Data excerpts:
= = = = = = =
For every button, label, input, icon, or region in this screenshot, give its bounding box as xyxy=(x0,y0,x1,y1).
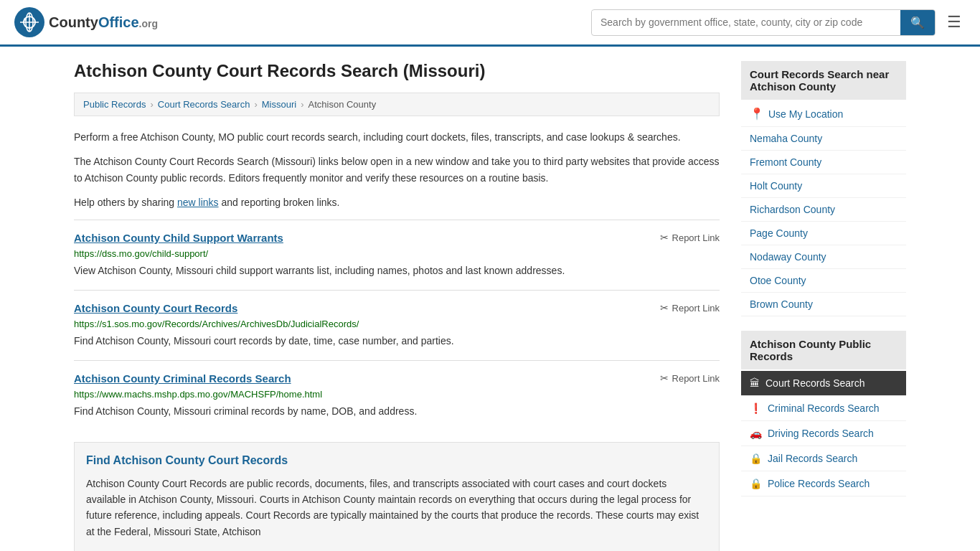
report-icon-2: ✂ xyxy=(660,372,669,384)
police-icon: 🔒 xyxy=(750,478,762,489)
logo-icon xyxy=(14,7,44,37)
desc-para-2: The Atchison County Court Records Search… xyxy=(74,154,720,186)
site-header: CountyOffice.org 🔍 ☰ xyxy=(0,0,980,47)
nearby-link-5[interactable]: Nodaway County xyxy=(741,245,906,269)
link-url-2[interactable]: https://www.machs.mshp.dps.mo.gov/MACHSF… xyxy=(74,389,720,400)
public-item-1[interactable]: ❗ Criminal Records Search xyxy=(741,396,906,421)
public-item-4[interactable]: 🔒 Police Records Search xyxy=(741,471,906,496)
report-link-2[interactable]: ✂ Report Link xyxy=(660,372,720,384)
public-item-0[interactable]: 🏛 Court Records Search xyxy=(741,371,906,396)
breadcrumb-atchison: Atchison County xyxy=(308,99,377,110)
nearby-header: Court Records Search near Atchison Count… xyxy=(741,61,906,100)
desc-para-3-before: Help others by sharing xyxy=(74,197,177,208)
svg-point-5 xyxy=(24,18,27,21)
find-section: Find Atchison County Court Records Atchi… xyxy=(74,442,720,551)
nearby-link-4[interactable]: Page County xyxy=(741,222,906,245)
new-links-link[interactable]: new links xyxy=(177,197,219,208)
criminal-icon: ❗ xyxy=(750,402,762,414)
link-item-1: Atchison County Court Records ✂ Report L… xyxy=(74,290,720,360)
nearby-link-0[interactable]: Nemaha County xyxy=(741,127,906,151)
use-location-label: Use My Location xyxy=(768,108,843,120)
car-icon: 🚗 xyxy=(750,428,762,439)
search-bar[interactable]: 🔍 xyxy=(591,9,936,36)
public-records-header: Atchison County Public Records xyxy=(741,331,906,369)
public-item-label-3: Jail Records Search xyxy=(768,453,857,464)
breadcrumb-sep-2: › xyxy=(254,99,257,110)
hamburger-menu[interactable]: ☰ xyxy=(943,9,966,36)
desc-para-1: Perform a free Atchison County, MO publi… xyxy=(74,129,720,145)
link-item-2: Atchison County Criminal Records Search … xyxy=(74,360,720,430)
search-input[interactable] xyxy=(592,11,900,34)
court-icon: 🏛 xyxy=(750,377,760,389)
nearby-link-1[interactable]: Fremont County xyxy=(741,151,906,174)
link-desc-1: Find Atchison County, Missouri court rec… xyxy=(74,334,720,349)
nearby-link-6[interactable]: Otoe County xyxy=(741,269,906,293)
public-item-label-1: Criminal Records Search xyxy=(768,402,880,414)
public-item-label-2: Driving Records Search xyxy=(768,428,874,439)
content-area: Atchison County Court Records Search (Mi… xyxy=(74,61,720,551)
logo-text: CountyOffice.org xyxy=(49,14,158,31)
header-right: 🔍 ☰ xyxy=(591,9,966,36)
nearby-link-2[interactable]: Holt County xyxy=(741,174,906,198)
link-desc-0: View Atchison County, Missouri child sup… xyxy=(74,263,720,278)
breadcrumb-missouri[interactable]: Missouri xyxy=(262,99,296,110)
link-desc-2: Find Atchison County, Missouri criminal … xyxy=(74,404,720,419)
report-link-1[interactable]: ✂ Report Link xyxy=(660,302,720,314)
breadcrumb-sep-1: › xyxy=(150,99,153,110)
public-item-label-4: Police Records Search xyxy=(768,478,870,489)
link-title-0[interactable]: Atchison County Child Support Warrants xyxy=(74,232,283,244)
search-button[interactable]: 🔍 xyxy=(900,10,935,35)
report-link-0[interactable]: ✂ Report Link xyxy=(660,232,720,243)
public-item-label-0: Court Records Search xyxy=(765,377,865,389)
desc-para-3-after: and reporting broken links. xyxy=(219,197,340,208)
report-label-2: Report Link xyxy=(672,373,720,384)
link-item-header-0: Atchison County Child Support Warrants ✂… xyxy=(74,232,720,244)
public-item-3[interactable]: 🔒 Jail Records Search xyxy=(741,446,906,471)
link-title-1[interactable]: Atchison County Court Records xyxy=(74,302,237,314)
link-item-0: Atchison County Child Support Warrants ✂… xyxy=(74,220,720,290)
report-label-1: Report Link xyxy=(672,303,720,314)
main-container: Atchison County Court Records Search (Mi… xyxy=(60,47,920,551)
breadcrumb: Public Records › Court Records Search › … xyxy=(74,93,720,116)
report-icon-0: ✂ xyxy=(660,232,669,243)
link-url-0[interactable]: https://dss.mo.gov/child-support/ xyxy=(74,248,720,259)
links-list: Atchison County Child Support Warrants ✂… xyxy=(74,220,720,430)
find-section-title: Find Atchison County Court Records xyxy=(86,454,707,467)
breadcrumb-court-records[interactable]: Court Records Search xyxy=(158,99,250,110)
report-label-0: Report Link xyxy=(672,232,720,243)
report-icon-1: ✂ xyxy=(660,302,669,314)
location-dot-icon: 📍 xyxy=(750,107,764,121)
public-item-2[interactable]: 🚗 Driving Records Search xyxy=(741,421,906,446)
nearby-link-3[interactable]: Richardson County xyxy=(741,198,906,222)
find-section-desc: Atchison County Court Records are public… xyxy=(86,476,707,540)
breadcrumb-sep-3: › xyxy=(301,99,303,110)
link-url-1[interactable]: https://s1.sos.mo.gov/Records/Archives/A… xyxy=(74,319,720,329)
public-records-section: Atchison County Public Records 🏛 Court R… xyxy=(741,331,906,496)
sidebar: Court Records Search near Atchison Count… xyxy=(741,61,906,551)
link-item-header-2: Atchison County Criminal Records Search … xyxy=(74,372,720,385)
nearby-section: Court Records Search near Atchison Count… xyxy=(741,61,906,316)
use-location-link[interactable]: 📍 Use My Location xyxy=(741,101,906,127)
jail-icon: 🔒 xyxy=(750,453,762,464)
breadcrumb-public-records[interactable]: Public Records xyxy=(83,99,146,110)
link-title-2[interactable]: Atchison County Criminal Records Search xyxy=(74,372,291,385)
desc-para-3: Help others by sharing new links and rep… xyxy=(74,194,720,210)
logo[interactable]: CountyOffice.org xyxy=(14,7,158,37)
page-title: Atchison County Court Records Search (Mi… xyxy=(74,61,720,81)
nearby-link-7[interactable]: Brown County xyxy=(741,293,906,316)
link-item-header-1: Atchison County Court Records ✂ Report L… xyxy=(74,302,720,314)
= = = = = = =
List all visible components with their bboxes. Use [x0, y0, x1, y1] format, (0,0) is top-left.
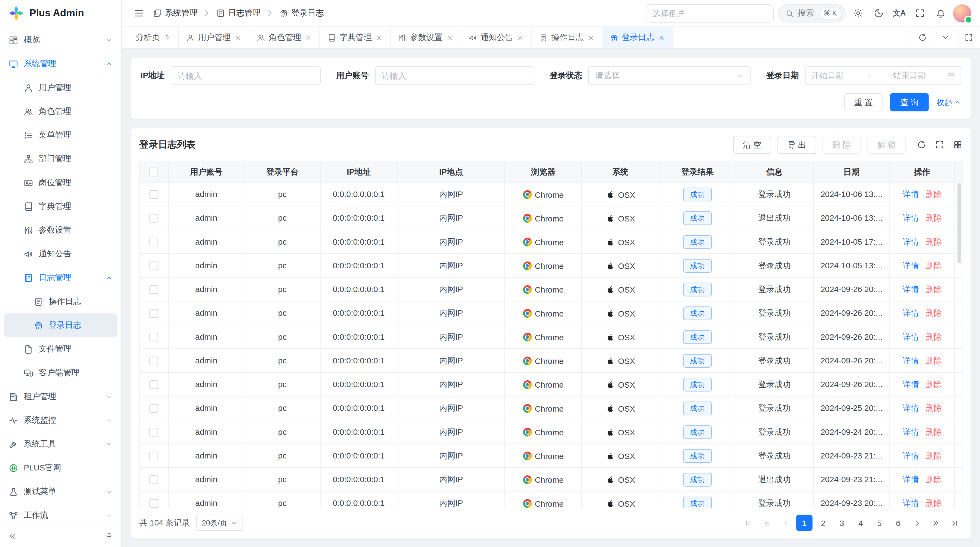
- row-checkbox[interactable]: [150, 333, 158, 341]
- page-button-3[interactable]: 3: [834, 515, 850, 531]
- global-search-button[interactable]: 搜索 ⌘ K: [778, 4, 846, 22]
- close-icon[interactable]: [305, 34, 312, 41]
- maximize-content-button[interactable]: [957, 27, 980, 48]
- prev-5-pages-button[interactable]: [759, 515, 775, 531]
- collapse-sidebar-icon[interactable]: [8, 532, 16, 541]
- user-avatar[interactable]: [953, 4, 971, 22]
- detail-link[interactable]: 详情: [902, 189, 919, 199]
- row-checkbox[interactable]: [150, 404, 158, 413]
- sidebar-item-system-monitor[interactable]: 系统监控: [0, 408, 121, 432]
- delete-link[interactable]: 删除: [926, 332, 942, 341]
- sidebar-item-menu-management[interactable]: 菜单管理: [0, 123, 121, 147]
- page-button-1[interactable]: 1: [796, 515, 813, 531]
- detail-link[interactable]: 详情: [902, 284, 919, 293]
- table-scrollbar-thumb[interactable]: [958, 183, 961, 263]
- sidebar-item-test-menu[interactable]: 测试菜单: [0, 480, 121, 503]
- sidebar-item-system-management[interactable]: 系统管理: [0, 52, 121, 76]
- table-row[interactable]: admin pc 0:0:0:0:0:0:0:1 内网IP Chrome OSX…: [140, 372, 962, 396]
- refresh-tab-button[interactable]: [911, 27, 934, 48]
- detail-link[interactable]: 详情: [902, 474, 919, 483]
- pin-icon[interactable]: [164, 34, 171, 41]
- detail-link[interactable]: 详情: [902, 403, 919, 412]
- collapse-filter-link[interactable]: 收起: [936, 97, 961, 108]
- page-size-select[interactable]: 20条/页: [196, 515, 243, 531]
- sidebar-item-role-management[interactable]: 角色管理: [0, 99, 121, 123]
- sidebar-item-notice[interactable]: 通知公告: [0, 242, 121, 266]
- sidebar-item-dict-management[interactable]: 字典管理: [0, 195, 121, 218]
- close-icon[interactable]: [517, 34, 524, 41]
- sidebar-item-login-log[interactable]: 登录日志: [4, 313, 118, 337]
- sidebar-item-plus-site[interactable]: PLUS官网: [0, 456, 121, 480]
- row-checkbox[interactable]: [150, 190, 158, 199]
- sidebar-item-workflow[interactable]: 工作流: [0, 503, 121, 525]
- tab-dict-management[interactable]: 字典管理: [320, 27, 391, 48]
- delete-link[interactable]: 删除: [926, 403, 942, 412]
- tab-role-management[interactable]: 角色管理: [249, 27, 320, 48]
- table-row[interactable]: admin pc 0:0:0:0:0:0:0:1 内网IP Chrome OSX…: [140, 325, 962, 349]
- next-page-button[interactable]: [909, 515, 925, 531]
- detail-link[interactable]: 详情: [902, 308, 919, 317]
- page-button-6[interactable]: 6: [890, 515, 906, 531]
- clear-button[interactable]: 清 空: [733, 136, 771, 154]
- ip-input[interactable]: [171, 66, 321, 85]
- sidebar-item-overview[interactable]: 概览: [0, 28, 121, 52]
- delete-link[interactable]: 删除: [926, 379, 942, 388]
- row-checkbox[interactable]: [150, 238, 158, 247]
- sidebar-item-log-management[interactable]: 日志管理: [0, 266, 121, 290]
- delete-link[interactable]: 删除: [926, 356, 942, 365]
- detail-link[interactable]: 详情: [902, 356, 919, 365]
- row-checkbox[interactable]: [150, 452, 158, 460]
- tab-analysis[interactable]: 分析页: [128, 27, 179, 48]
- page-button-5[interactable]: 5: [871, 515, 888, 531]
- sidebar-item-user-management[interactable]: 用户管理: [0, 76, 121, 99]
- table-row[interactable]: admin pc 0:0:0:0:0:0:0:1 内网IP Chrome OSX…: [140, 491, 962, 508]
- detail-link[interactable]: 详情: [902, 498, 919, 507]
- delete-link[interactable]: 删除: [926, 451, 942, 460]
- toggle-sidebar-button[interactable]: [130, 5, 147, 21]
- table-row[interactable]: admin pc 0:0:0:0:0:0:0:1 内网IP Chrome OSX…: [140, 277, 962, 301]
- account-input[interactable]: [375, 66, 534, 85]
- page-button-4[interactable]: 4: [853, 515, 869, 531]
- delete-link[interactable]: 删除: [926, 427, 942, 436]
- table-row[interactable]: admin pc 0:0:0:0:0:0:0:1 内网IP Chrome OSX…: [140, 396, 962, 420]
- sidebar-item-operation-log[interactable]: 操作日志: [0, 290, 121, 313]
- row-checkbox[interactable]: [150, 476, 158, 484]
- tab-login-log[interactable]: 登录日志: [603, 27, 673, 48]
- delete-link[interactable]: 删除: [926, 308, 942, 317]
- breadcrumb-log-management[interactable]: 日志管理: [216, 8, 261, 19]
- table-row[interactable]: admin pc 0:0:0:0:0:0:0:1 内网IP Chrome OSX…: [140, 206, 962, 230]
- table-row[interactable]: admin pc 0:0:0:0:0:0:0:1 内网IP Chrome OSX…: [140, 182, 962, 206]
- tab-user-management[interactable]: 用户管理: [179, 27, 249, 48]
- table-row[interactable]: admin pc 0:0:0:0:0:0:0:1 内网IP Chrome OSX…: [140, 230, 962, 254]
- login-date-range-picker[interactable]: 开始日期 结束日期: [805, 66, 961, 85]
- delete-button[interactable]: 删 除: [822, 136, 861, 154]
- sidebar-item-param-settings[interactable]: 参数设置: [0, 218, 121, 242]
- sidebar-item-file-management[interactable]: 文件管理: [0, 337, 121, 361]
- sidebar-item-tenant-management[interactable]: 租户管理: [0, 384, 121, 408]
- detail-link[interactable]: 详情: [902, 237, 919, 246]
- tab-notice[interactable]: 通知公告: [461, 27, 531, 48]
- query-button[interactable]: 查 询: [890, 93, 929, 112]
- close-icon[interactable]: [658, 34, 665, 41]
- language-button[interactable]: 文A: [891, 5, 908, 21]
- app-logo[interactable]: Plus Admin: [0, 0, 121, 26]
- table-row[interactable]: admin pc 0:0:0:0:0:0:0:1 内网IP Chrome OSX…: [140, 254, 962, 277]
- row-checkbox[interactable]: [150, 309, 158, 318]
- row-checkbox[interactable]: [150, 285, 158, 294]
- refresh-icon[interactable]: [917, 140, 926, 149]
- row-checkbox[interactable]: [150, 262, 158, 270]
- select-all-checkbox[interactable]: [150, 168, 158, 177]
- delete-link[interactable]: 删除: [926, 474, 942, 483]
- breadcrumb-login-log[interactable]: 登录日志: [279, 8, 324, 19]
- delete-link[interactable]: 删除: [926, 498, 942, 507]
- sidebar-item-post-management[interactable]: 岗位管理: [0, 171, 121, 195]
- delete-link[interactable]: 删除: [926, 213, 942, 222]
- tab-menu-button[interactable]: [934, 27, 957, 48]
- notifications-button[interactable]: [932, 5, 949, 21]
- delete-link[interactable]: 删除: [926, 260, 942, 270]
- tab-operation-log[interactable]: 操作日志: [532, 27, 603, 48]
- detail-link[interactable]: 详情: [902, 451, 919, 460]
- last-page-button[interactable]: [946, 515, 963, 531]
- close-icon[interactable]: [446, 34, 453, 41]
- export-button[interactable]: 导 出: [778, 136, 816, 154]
= = = = = = =
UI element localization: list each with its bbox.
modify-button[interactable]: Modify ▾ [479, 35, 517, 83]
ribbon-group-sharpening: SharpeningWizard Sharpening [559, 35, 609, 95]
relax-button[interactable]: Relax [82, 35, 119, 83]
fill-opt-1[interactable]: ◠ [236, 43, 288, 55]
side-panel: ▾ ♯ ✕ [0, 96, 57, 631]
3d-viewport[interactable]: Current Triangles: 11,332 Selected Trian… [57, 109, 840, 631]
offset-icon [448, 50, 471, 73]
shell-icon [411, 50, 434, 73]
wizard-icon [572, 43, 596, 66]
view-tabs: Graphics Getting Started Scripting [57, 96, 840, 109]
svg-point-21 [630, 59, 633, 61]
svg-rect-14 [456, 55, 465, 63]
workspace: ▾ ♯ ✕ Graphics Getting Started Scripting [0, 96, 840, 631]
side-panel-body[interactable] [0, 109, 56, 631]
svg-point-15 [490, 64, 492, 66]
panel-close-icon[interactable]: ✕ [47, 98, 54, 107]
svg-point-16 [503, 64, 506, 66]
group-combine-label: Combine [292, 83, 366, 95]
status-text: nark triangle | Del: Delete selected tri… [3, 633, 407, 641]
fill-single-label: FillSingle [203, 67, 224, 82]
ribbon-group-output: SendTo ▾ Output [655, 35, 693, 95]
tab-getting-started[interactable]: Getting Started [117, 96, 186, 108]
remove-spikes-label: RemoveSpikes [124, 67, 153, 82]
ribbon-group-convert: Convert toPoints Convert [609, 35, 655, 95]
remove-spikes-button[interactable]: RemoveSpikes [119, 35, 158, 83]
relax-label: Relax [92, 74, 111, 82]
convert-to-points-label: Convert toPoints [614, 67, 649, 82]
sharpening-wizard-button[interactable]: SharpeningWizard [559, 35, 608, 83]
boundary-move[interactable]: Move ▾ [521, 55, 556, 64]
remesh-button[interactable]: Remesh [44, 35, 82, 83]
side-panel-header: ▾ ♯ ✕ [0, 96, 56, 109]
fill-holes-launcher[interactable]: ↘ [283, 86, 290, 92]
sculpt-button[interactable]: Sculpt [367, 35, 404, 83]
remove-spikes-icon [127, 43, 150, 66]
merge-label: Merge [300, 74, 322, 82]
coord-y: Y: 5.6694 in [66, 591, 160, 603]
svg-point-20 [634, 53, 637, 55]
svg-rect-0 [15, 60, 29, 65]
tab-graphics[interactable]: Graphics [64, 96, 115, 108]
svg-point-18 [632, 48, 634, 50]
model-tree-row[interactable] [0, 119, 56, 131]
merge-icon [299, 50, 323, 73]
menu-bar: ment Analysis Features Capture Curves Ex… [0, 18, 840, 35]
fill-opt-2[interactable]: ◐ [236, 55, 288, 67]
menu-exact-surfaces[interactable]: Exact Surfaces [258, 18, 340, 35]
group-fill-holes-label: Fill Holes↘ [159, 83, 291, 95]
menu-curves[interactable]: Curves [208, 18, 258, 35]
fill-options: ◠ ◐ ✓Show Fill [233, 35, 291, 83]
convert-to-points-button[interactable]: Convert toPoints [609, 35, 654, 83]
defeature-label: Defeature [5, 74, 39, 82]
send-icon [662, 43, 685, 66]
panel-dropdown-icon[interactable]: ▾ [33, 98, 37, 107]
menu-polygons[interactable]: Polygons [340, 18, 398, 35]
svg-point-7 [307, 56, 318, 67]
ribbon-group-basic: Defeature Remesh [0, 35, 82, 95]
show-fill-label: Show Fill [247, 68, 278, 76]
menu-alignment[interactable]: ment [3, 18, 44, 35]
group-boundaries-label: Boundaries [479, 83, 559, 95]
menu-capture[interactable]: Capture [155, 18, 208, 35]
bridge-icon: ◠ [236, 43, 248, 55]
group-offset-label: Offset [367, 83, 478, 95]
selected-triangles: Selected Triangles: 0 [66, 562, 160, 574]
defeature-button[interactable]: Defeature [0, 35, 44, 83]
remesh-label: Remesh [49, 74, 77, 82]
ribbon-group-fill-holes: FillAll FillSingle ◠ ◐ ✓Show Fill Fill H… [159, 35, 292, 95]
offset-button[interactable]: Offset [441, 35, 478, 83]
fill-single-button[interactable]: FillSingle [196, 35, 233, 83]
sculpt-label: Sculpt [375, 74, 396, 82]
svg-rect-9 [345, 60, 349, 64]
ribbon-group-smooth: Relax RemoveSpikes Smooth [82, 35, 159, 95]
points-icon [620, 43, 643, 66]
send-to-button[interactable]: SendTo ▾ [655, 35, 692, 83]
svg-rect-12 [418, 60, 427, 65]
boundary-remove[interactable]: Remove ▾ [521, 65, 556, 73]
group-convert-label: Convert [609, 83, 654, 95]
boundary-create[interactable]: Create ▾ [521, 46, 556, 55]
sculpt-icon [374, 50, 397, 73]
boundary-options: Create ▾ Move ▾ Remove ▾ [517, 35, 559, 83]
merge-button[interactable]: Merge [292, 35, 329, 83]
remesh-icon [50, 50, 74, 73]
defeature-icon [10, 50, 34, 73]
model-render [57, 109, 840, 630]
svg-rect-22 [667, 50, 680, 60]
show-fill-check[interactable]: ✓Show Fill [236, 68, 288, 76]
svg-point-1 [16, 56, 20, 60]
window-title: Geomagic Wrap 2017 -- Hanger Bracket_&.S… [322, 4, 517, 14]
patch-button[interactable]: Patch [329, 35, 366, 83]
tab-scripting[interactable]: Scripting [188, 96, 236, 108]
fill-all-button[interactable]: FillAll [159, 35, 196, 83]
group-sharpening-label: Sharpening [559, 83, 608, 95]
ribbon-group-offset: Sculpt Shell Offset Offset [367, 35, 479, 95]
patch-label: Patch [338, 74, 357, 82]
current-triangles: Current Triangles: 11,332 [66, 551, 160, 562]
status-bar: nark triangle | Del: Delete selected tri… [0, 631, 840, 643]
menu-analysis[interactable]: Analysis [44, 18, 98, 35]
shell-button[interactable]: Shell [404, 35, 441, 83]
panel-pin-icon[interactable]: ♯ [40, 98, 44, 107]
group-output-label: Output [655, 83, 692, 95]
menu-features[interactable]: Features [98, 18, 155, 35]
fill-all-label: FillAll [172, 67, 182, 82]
= = = = = = =
→ **Prompt**
Take each line above that holds the string "model" and copy it.

→ **Result of the task**
model-tree-row[interactable] [0, 119, 56, 131]
model-render [57, 109, 840, 630]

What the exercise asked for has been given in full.